Naming a baby is one of the most important, and public, decisions a new parent makes. All new parents worry about choosing just the right name for their new arrival, and most believe that a child's name contributes to his or her success in life. At BabyCenter, we've been tracking global baby naming trends for over a decade, and we've found fascinating differences from country to country. Here's a quick tour of baby naming traditions around the world.
In the United Kingdom, many parents still lean toward traditional names. This year royal names are all the rage, particularly for boys. Harry and William are both in the top 10 in Britain and climbing the charts. With a baby (and heir) on the way for William and Kate, BabyCentre UK predicts the child will be a girl and suggests Victoria Elizabeth as the perfect name to honor royal family traditions.
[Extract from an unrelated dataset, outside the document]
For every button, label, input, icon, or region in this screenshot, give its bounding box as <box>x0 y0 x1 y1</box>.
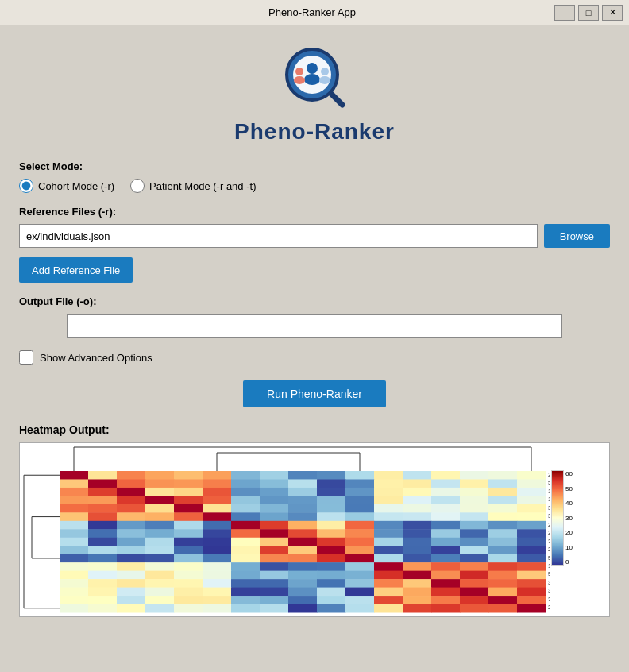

In China, fathers have the final say on the baby's name. Finding the right name is extremely important and complicated. Parents consider family tradition, the five elements, and the child's birth date when choosing a name. The final decision on a name happens after the baby is born because the birth date is so important. Traditionally, a Chinese newborn gets three names: a surname, a generation name (which is shared by siblings and cousins), and a given name.
In Arab countries, religious traditions are an important factor in baby naming. Muslim parents look for names that are virtuous and honor the prophets, such as Mohammed, Ali, and Ibrahim. Similar to Asian naming practices, siblings often share a name. Mohammed is a popular shared name for brothers; Noor and Nurul for sisters.
Religion plays a role in baby naming in Latin American countries, too. Many Hispanic families choose names from the Bible and their Catholic faith. Family traditions are a strong influence as well, and boys are often named after their father or grandfather. But times are changing and an increasing number of Latin parents are inspired by celebrities and pop culture.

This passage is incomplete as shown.